Opinion
Writ of error dismissed for want of jurisdiction February 6, 1924.
October 25, 1923. Rehearing Denied December 13, 1923.
Appeal from District Court, Eastland County; Geo. L. Davenport, Judge.
Suit by W. D. Herring against L. W. Hilgenberg. Judgment for plaintiff, and defendant appeals. Affirmed.
S.W. Pratt, of Cisco, and G. W. Dunaway, of Fort Worth, for appellant.
Butts Wright, of Cisco, for appellee.
W. D. Herring brought this suit against L. W. Hilgenberg to recover the value of certain hauling or trucking certain rig timbers, drillers tools, and certain lumber pertaining to an oil well, done by him for Hilgenberg, at the latter's instance and request, in the sum of $1,305.
Hilgenberg answered by plea in abatement to the effect that he and Herring were partners in the drilling of an oil well, and praying that other parties named be made parties to the suit. He further answered by demurrers, general and special, and to the effect that Herring was to receive, in lieu of money compensation for the hauling done, a specified interest in an oil well to be thereafter drilled. He further answered by general denial. Herring denied the partnership relation; alleged that it was true that he had agreed to accept as compensation for his services a certain interest in the production of the well to be drilled by Hilgenberg, but that Hilgenberg had failed and refused to drill the well, and that, by reason of such failure and refusal to drill the well, he was entitled to recover the value of his said services rendered.
The case was tried without a jury, and judgment was rendered for Herring and against Hilgenberg for the sum of $1,191.77, with interest from the date of the judgment. At the request of Hilgenberg the trial court filed his findings of fact and conclusion of law.
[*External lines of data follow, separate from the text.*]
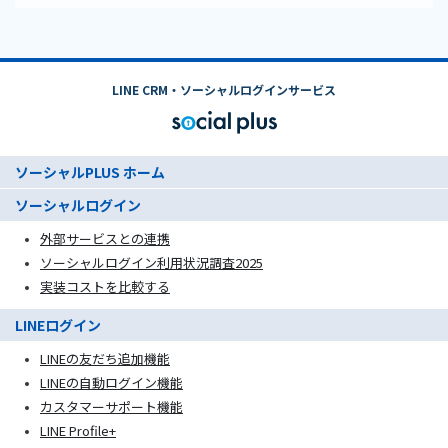
LINE CRM・ソーシャルログインサービス
ソーシャルPLUS ホーム
ソーシャルログイン
外部サービスとの連携
ソーシャルログイン利用状況調査2025
実装コストを比較する
LINEログイン
LINEの友だち追加機能
LINEの自動ログイン機能
カスタマーサポート機能
LINE Profile+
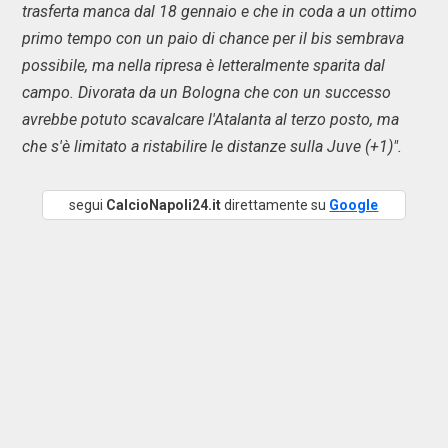
trasferta manca dal 18 gennaio e che in coda a un ottimo
primo tempo con un paio di chance per il bis sembrava
possibile, ma nella ripresa è letteralmente sparita dal
campo. Divorata da un Bologna che con un successo
avrebbe potuto scavalcare l'Atalanta al terzo posto, ma
che s'è limitato a ristabilire le distanze sulla Juve (+1)".
segui
CalcioNapoli24.it
direttamente su
Google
The facts found by the court are substantially as follows:
(1) Herring and Hilgenberg entered into an agreement, by the terms of which Herring was to do all the hauling in connection with the drilling to completion of a certain oil well, and that in consideration therefor Hilgenberg was to drill the well to completion, and deliver to Herring one-sixteenth of the product therefrom of oil or gas.
(2) Pursuant to the agreement, Herring hauled the material as requested by Hilgenberg, and that the reasonable value of the service rendered was $1,165.
(3) Hilgenberg did not drill the well, nor did Herring agree that the well should not be drilled, nor waive any rights he might have for compensation under the terms of the contract.
(4) Herring made no contract nor entered Into any agreement with parties named in the plea in abatement, other than Hilgenberg.
The court concluded that a partnership did not exist between Herring and Hilgenberg, and that Herring ought to recover of Hilgenberg $1,165 with interest.
From the judgment rendered appellant prosecutes this appeal.
Neither a motion for a new trial nor assignments of error are found in the record. Notice of appeal is not found in the transcript, but it is made to appear by a certified transcript from the judge's trial docket and by affidavit of the trial judge that notice of appeal was in fact given. Appellant's brief presents three assignments of error, but assignments found only in the brief do not supply the requirement of the statute that proper assignments of error must be filed with the clerk below before the transscript is taken from the clerk's office, and a similar provision by rules 23 to 31 for Courts of Civil Appeals. In the absence from the record of assignments of error this court can consider only such error of law as may be apparent upon the record. Murphy v. Hood (Tex.Civ.App.) 250 S.W. 746; Hunt v. Dunlap (Tex.Civ.App.) 248 S.W. 760, and cases cited.
The evidence is sufficient to sustain the findings made by the court.
On a search for fundamental error, we think the principle of law stated by Mr. Justice Speer in Henry Oil Co. v. Head (Tex.Civ.App.) 163 S.W. 311, applicable here, to the effect that appellant had received from the appellee, acting under their contract, services in hauling the material to the place where the well was to be drilled by appellant, the value of the services rendered, for which services appellant undertook to do a specific thing — drill the well — and which appellant failed to do. The least that can be expected of the appellant is that he should pay the reasonable value of the services received. The amount for which the judgment was rendered is the value of the services found to have been actually rendered by appellee, and received by appellant, and we can see no cause for complaint.
Finding no fundamental error, the case is affirmed.